Interactive Notebook Cover Page

It never fails each week I get the question asked of me, “Why did you choose spirals for your Interactive Notebooks?” The answer is fairly simple… I didn’t, they chose me.

How you ask?

I started using Interactive Notebooks in 2010 with my students and that year it was really whatever the kids had was what they would use. I was very liberal since we were starting in the Spring Semester and I wanted them to just have a place to put everything. Well, it worked for some and for most it didn’t. I knew something had to change when we made our school supply list for the following year.

Next we were all about binders. One binder all for math and using 5 dividers to sort things (warm-ups, practice sheets, notes, graded papers, extra). I took a lot of time each week to make sure that my students had their materials in the right places. It made me feel like things were finally starting to work. I still have students who are now Juniors in high school who have kept these because they were organized.

Moving onto the next school year we decided to use graph paper spirals and/or composition books (yes, I had one class of each- crazy but that’s another story) because we were limited to one binder for all subjects. We thought the graphing spirals would be perfect because it would allow students to line things up as well provide the needed room for graphs. Well that is all fine and dandy if you plan to use it that way. I started researching more about Interactive Notebooks and used more interactive things in them rather than just notes. Yes, these spirals were GREAT when we needed to graph things but for the most part when you are writing with pencil the dark blue lines can get in the way.

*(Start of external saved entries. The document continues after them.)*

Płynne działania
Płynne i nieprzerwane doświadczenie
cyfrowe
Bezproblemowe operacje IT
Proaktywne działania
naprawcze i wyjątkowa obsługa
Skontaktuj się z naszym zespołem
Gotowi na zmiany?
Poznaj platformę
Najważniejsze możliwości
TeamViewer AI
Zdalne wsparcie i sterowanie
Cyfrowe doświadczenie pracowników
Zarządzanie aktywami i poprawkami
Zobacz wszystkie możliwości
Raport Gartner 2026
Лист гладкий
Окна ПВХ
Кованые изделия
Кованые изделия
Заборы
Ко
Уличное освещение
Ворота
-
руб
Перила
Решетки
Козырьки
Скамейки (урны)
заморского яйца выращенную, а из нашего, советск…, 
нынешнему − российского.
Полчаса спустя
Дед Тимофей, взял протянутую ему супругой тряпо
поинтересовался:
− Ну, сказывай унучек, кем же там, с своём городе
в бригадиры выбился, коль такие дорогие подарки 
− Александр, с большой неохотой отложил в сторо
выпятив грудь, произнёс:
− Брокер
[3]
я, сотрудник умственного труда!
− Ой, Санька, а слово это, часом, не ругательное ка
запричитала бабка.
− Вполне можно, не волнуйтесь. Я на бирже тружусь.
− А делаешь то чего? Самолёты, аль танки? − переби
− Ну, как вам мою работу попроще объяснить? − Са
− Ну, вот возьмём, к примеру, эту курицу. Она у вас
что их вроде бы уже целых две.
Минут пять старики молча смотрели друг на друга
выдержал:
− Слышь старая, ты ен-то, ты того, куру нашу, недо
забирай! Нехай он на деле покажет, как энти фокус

The class that used composition books went well. Because I was using both a spiral and a composition book I was always either having to shrink things down (65% is the magic amount) or fold them it was just getting to me. Not only was it more work for me as a teacher but it began to get frustrating keeping up with two different copies of everything. I loved composition books for their size and that they laid flat for the most part. The major thing that got to me over time was that students were notorious for tearing out a page from the back when they needed a piece of scrap paper not matter than warnings I gave and then pages started to fall out. DOH!

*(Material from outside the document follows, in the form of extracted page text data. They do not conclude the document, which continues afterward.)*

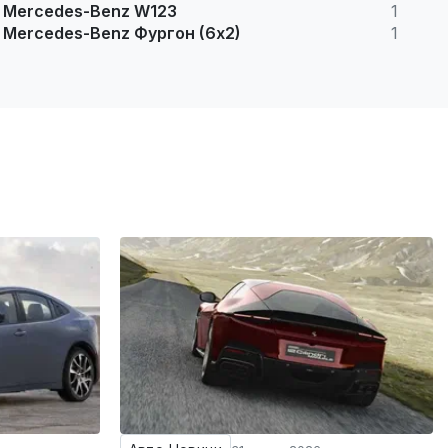
Mercedes-Benz W123
1
Mercedes-Benz Фургон (6х2)
1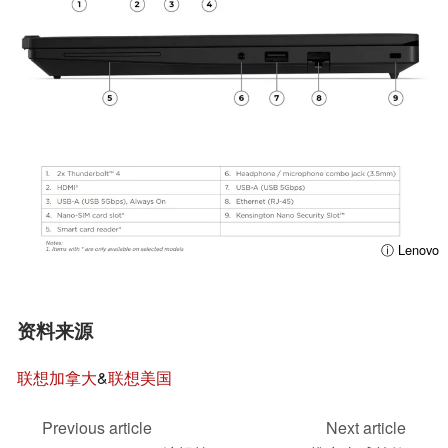
ⓘ Lenovo
资料来源
联想加拿大
&
联想美国
Previous article
Next article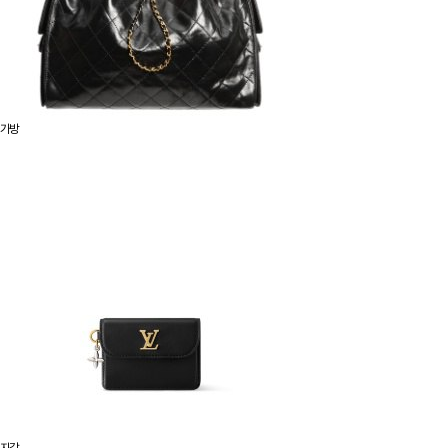
가방
지갑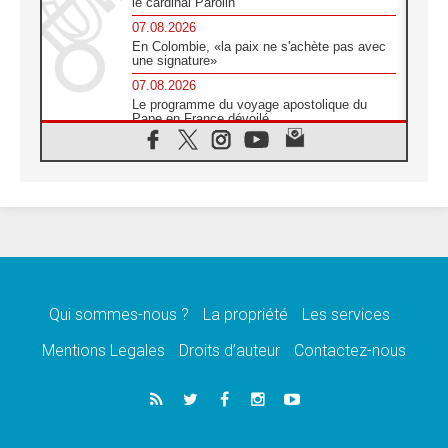
le cardinal Parolin
07.08.2026
En Colombie, «la paix ne s'achète pas avec
une signature»
07.08.2026
Le programme du voyage apostolique du
Pape en France dévoilé
07.08.2026
1ère Conférence continentale sur l'éducation
catholique en Afrique
07.08.2026
Un logo symbolique pour la venue du Pape
en France
07.08.2026
Cardinal Rossi: «La venue du Pape Léon en
Argentine est un hommage à François»
Qui sommes-nous ?
La propriété
Les services
07.08.2026
Hiroshima et Nagasaki, 81 ans après,
Mentions Legales
Droits d’auteur
Contactez-nous
lancement des «dix jours de prière pour la
paix»
06.08.2026
Préparatifs des JMJ 2027 à Séoul: «c'est
passionnant et l'impatience est immense!»
06.08.2026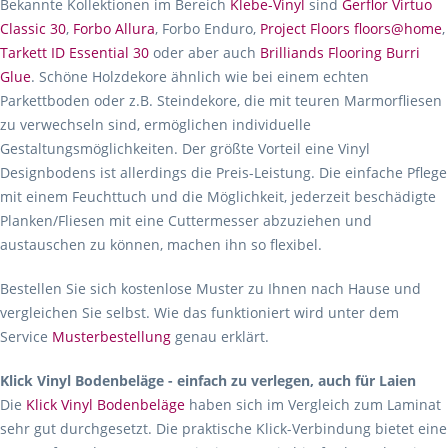
Bekannte Kollektionen im Bereich
Klebe-Vinyl
sind
Gerflor Virtuo
Classic 30
,
Forbo Allura
, Forbo Enduro,
Project Floors floors@home
,
Tarkett ID Essential 30
oder aber auch
Brilliands Flooring Burri
Glue
. Schöne Holzdekore ähnlich wie bei einem echten
Parkettboden oder z.B. Steindekore, die mit teuren Marmorfliesen
zu verwechseln sind, ermöglichen individuelle
Gestaltungsmöglichkeiten. Der größte Vorteil eine Vinyl
Designbodens ist allerdings die Preis-Leistung. Die einfache Pflege
mit einem Feuchttuch und die Möglichkeit, jederzeit beschädigte
Planken/Fliesen mit eine Cuttermesser abzuziehen und
austauschen zu können, machen ihn so flexibel.
Bestellen Sie sich kostenlose Muster zu Ihnen nach Hause und
vergleichen Sie selbst. Wie das funktioniert wird unter dem
Service
Musterbestellung
genau erklärt.
Klick Vinyl Bodenbeläge - einfach zu verlegen, auch für Laien
Die
Klick Vinyl Bodenbeläge
haben sich im Vergleich zum Laminat
sehr gut durchgesetzt. Die praktische Klick-Verbindung bietet eine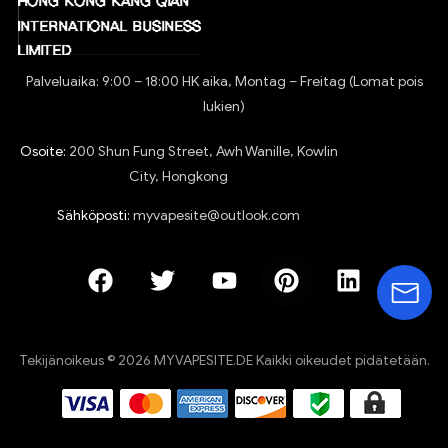
Palveluaika: 9:00 – 18:00 HK aika, Montag – Freitag (Lomat pois
lukien)
Osoite:
200 Shun Fung Street, Awh Wanille, Kowlin
City, Hongkong
Sähköposti:
myvapesite@outlook.com
Tekijänoikeus © 2026 MYVAPESITE.DE Kaikki oikeudet pidätetään.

Moving onto year number 4 (2012-2013), I switched grades and they had already made the supply list to be two GREEN 100 page spirals. The students brought them in the first week, kept one for the second semester on a shelf in my classroom and we used the other. This is where spirals chose me, I had to make them work because I couldn’t change it.

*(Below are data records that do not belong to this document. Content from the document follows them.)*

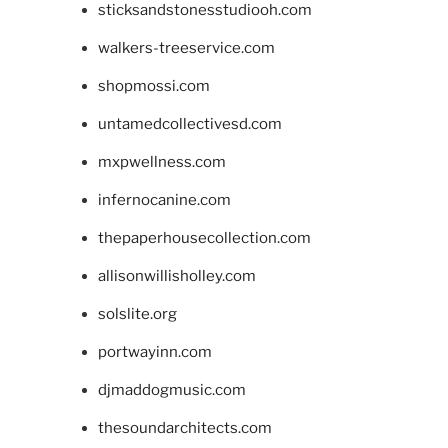
sticksandstonesstudiooh.com
walkers-treeservice.com
shopmossi.com
untamedcollectivesd.com
mxpwellness.com
infernocanine.com
thepaperhousecollection.com
allisonwillisholley.com
solslite.org
portwayinn.com
djmaddogmusic.com
thesoundarchitects.com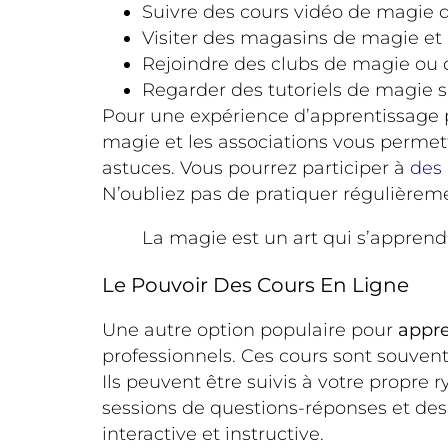
Suivre des cours vidéo de magie 
Visiter des magasins de magie et 
Rejoindre des clubs de magie ou 
Regarder des tutoriels de magie 
Pour une expérience d’apprentissage pl
magie et les associations vous permet
astuces. Vous pourrez participer à
des 
N’oubliez pas de pratiquer régulièrem
La magie est un art qui s’apprend
Le Pouvoir Des Cours En Ligne
Une autre option populaire pour
appre
professionnels. Ces cours sont souvent
Ils peuvent être suivis à votre propre
sessions de questions-réponses et des 
interactive et instructive.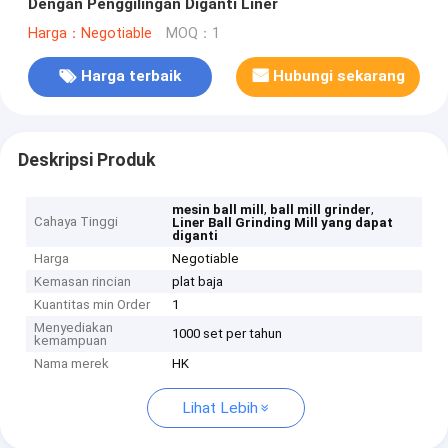
Dengan Penggilingan Diganti Liner
Harga：Negotiable
MOQ：1
Harga terbaik
Hubungi sekarang
Deskripsi Produk
,
,
mesin ball mill
ball mill grinder
Cahaya Tinggi
Liner Ball Grinding Mill yang dapat
diganti
Harga
Negotiable
Kemasan rincian
plat baja
Kuantitas min Order
1
Menyediakan
1000 set per tahun
kemampuan
Nama merek
HK
Lihat Lebih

I started planning during the summer how I would use them and really took time to look into what other teachers had done with their notebooks and I set up that structure I wanted from Day 1. Spiral notebooks allowed me to have more room not only for flippables and notes that we would glue in but also just to get everything in on the pages. I was finally in a groove and loving it. I took time to make it work and loved that my students were doing the same.

Now that I have continued to create Interactive Notebooks as samples for my products I still use spirals for the majority of them. I have also used three-prong folders that I can separate units with and I really like how portable they are. I definitely would have used these in my Resource Math classroom so that students weren’t overwhelmed by all the massive amount of notes over time.

So you can see that I have used just about all there is to use in the way of creating Interactive Notebooks. In the end you really need to determine not what only will work for you as a teacher but also for your students because in THEY are the ones who matter.

A few months back I created a video about the various different forms of Interactive Notebooks and talked about the pros and cons of each.

So now my question to you is… What are you using for Interactive Notebooks in your classroom? Are they working for you and your students? What could you do differently?